Nigel Wright, former chief of staff to Prime Minister Stephen Harper, leaves the Ontario Court of Justice in Ottawa August 12, 2015. Wright has been called as a witness in the trial against Mike Duffy, a former ally of Canadian Prime Minister Stephen Harper, who is on trial for fraud and bribery. (Blair Gable/Reuters)
OTTAWA — Stephen Harper’s former chief of staff will spend yet another day on the hot seat at the Mike Duffy trial in Ottawa.
Tuesday’s testimony from Nigel Wright largely centred on the prime minister’s current chief of staff and election director Ray Novak and directly contradicted statements made by the Conservative election campaign.
For several days, the Tory team has rejected evidence that suggested Novak was privy to Wright’s secret $90,000 repayment of Duffy’s contested expenses in 2013. Wright has also suggested in testimony that Novak did not know about the repayment.
But Duffy’s lawyer, Donald Bayne, read from a February 2014 police interview with Benjamin Perrin, a former lawyer in the Prime Minister’s Office, who said he was in a room a year earlier when Wright told him and Novak that he intended to repay Duffy’s questioned expenses.
Harper’s spokesman Kory Teneycke has told reporters it is “unfathomable” that Novak would be aware of a payment from Wright to Duffy and not tell the prime minister.

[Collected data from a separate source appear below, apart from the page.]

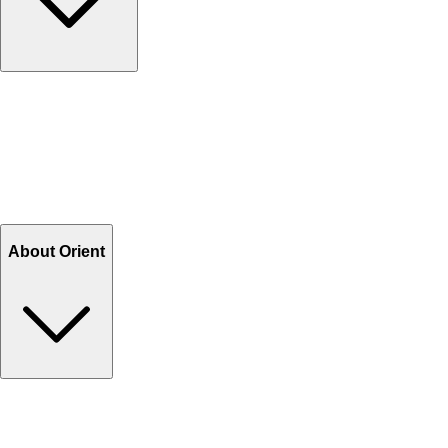
Contact Us
Help Center FAQs
How to shop on Orient
Shipping & Tracking
Shipping Charges
Return and Exchange
Refund
Billing Terms & Conditions
About Orient
About Us
Privacy Policy
Store Locator
Track Your Order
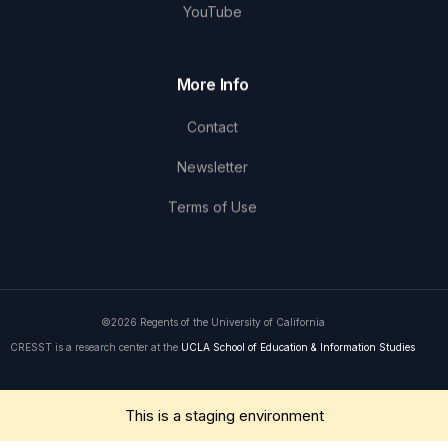
YouTube
More Info
Contact
Newsletter
Terms of Use
©2026 Regents of the University of California
CRESST is a research center at the
UCLA School of Education & Information Studies
Get in Touch
This is a staging environment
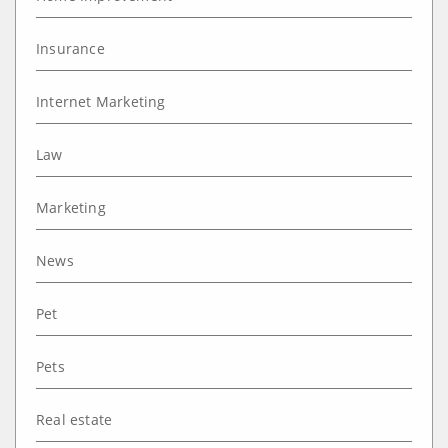
Insurance
Internet Marketing
Law
Marketing
News
Pet
Pets
Real estate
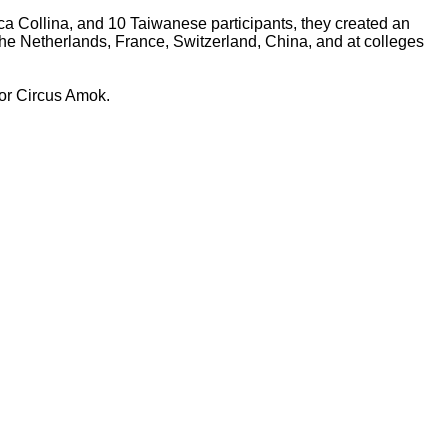
ica Collina, and 10 Taiwanese participants, they created an
The Netherlands, France, Switzerland, China, and at colleges
for Circus Amok.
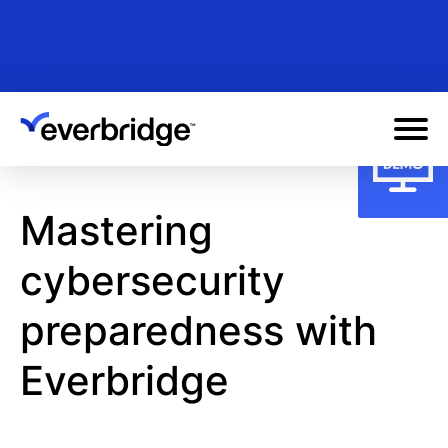
Skip
to
main
content
Mastering
cybersecurity
preparedness with
Everbridge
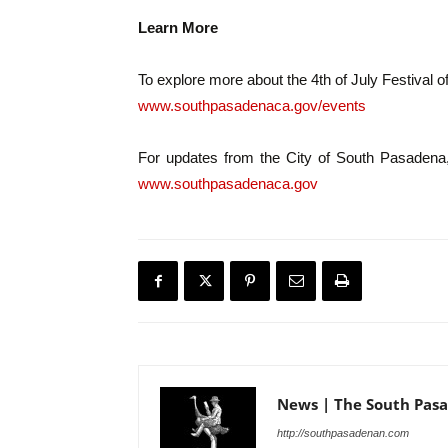
Learn More
To explore more about the 4th of July Festival of
www.southpasadenaca.gov/events
For updates from the City of South Pasadena
www.southpasadenaca.gov
News | The South Pas
http://southpasadenan.com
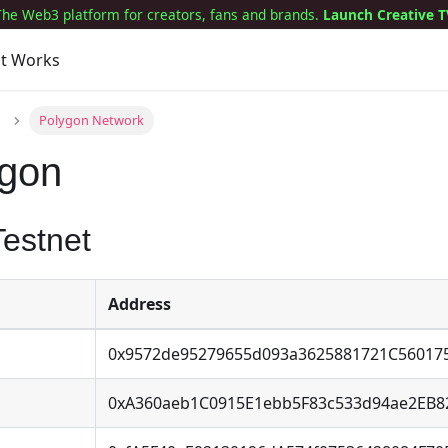
The Web3 platform for creators, fans and brands.
Launch Creative T
it Works
Polygon Network
ygon
estnet
Address
0x9572de95279655d093a3625881721C56017
0xA360aeb1C0915E1ebb5F83c533d94ae2EB8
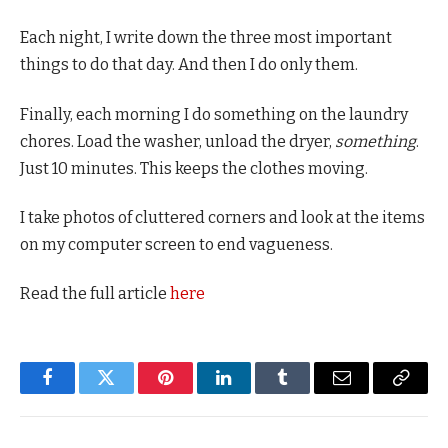
Each night, I write down the three most important
things to do that day. And then I do only them.
Finally, each morning I do something on the laundry
chores. Load the washer, unload the dryer,
something
.
Just 10 minutes. This keeps the clothes moving.
I take photos of cluttered corners and look at the items
on my computer screen to end vagueness.
Read the full article
here
Facebook
Twitter
Pinterest
LinkedIn
Tumblr
Email
Copy
Link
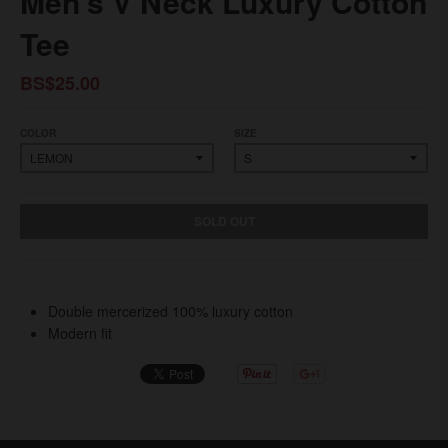
Men’s V Neck Luxury Cotton
Tee
BS$25.00
COLOR
SIZE
SOLD OUT
Double mercerized 100% luxury cotton
Modern fit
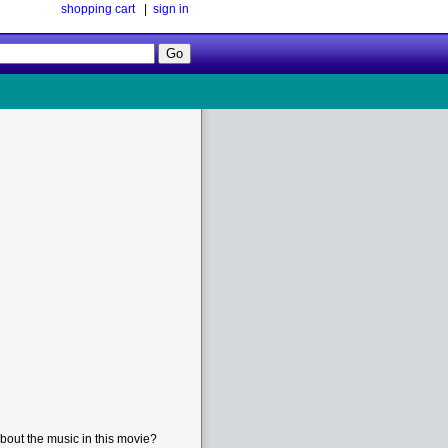
shopping cart
|
sign in
Follow
Us!
bout the music in this movie?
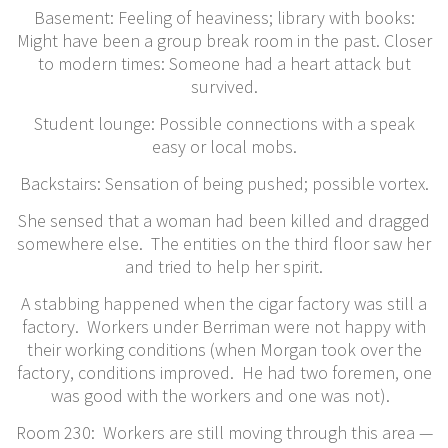
Basement: Feeling of heaviness; library with books:
Might have been a group break room in the past. Closer
to modern times: Someone had a heart attack but
survived.
Student lounge: Possible connections with a speak
easy or local mobs.
Backstairs: Sensation of being pushed; possible vortex.
She sensed that a woman had been killed and dragged
somewhere else. The entities on the third floor saw her
and tried to help her spirit.
A stabbing happened when the cigar factory was still a
factory. Workers under Berriman were not happy with
their working conditions (when Morgan took over the
factory, conditions improved. He had two foremen, one
was good with the workers and one was not).
​Room 230: Workers are still moving through this area —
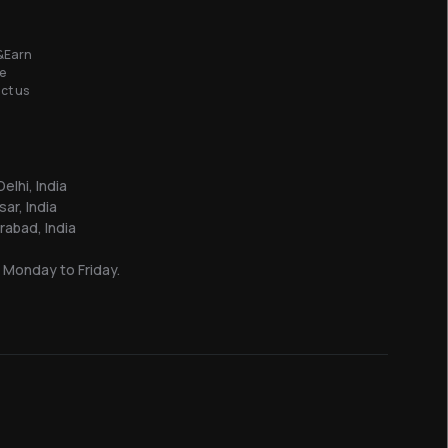
&Earn
e
ct us
elhi, India
sar, India
abad, India
 Monday to Friday.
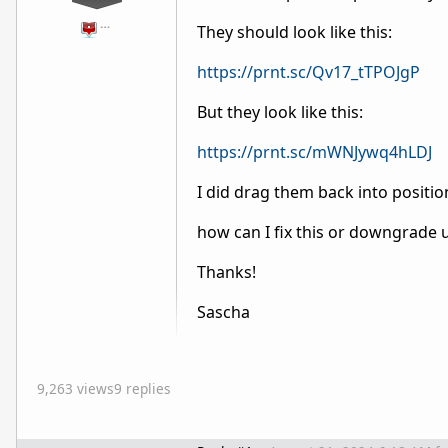
…
They should look like this:
https://prnt.sc/Qv17_tTPOJgP
But they look like this:
https://prnt.sc/mWNJywq4hLDJ
I did drag them back into position
how can I fix this or downgrade un
Thanks!
Sascha
9,263 views
9 replies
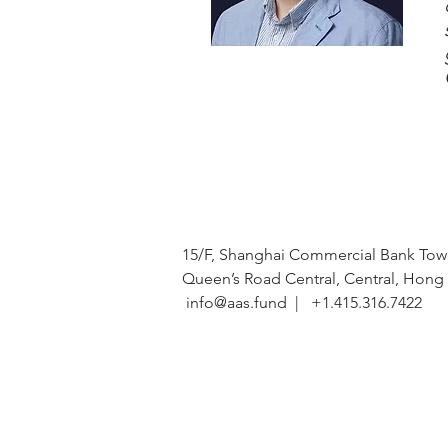
15/F, Shanghai Commercial Bank Towe
Queen’s Road Central, Central, Hon
info@aas.fund
| +1.415.316.7422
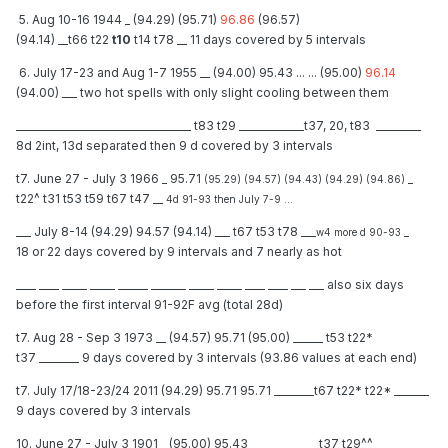
5. Aug 10-16 1944 _ (94.29) (95.71)
96.86
(96.57)
(94.14) __t66 t22
t10
t14 t78 __ 11 days covered by 5 intervals
6. July 17-23 and Aug 1-7 1955 __ (94.00) 95.43 ... ... (95.00)
96.14
(94.00) ___ two hot spells with only slight cooling between them
___________________________________ t83 t29 _____________t37, 20, t83 _________
8d 2int, 13d separated then 9 d covered by 3 intervals
t7. June 27 - July 3 1966 _ 95.71
_
(95.29) (94.57) (94.43) (94.29) (94.86)
t22^ t31 t53 t59 t67 t47 __
4d 91-93 then July 7-9 ...
___ July 8-14 (94.29) 94.57 (94.14) ___ t67 t53 t78 ___
_
w4 more d 90-93
18 or 22 days covered by 9 intervals and 7 nearly as hot
____ ____ _____ _____ ______ _______ _____ _____ ____ ____ ___ ___ also six days
before the first interval 91-92F avg (total 28d)
t7. Aug 28 - Sep 3 1973 __ (94.57) 95.71 (95.00) ______ t53 t22*
t37 ________ 9 days covered by 3 intervals (93.86 values at each end)
t7. July 17/18-23/24 2011 (94.29) 95.71 95.71 ________t67 t22* t22* _______
9 days covered by 3 intervals
10. June 27 - July 3 1901 _ (95.00) 95.43 _____________ t37 t29^^ ___________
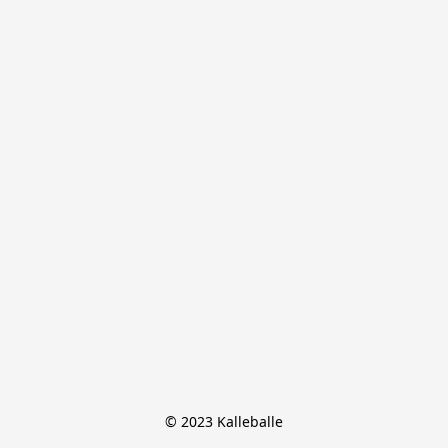
© 2023 Kalleballe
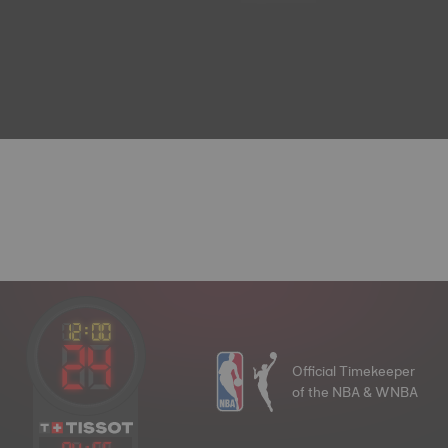
Official Timekeeper
of the NBA & WNBA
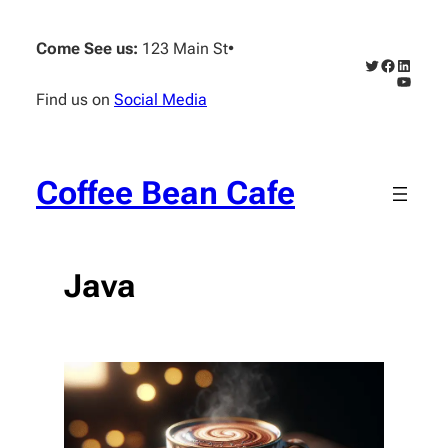
Skip
to
Come See us:
123 Main St
•
content
Twitter
Faceboo
Linked
YouTub
Find us on
Social Media
Coffee Bean Cafe
Java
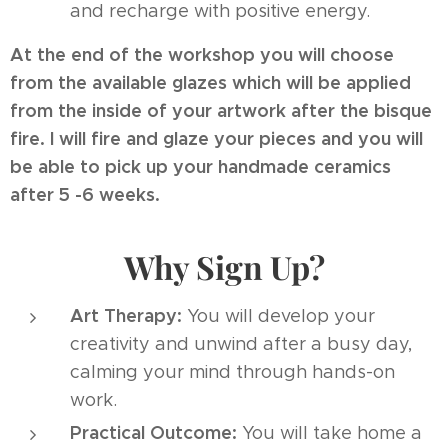
and recharge with positive energy.
At the end of the workshop you will choose
from the available glazes which will be applied
from the inside of your artwork after the bisque
fire. I will fire and glaze your pieces and you will
be able to pick up your handmade ceramics
after 5 -6 weeks.
Why Sign Up?
Art Therapy:
You will develop your
creativity and unwind after a busy day,
calming your mind through hands-on
work.
Practical Outcome:
You will take home a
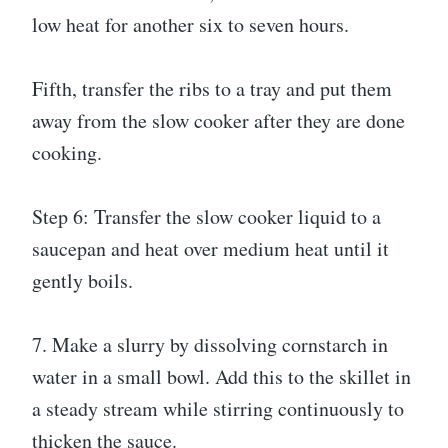
low heat for another six to seven hours.
Fifth, transfer the ribs to a tray and put them
away from the slow cooker after they are done
cooking.
Step 6: Transfer the slow cooker liquid to a
saucepan and heat over medium heat until it
gently boils.
7. Make a slurry by dissolving cornstarch in
water in a small bowl. Add this to the skillet in
a steady stream while stirring continuously to
thicken the sauce.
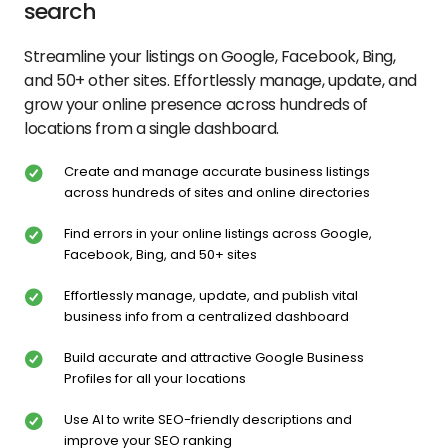
search
Streamline your listings on Google, Facebook, Bing,
and 50+ other sites. Effortlessly manage, update, and
grow your online presence across hundreds of
locations from a single dashboard.
Create and manage accurate business listings
across hundreds of sites and online directories
Find errors in your online listings across Google,
Facebook, Bing, and 50+ sites
Effortlessly manage, update, and publish vital
business info from a centralized dashboard
Build accurate and attractive Google Business
Profiles for all your locations
Use AI to write SEO-friendly descriptions and
improve your SEO ranking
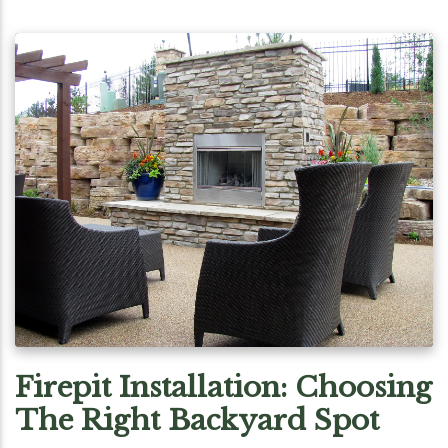
Firepit Installation: Choosing
The Right Backyard Spot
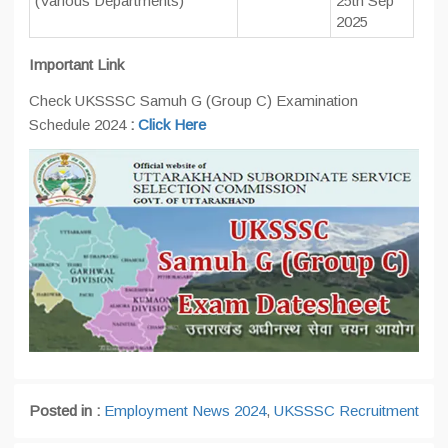
(Various Departments)
25th Sep
2025
Important Link
Check UKSSSC Samuh G (Group C) Examination
Schedule 2024
:
Click Here
Posted in :
Employment News 2024
,
UKSSSC Recruitment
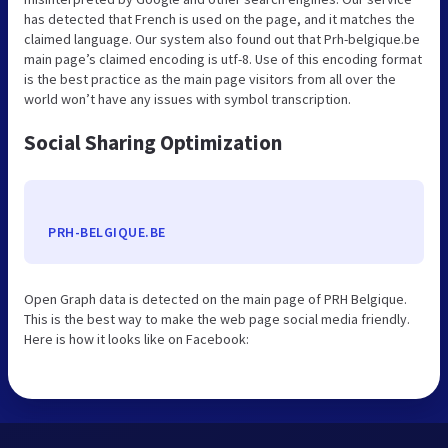
has detected that French is used on the page, and it matches the
claimed language. Our system also found out that Prh-belgique.be
main page’s claimed encoding is utf-8. Use of this encoding format
is the best practice as the main page visitors from all over the
world won’t have any issues with symbol transcription.
Social Sharing Optimization
PRH-BELGIQUE.BE
Open Graph data is detected on the main page of PRH Belgique.
This is the best way to make the web page social media friendly.
Here is how it looks like on Facebook:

Meanwhile, the NDP is asking the RCMP to consider charges against Wright and up to a dozen other staffers in the Prime Minister’s Office for their part in covering up the scandal over Duffy’s expenses.
In a letter to RCMP commissioner Bob Paulson, NDP ethics critic Charlie Angus says testimony at the embattled senator’s trial has produced significant new evidence about the role played by Wright.
Angus says Wright’s testimony has also revealed that at least a dozen other senior staff in the Prime Minister’s Office were involved in a plan to make a secret payment to Duffy, interfere with an independent audit of his expenses and deliberately mislead the public about the entire affair.
Duffy has pleaded not guilty to 31 charges of fraud, breach of trust and bribery in connection with his Senate claims.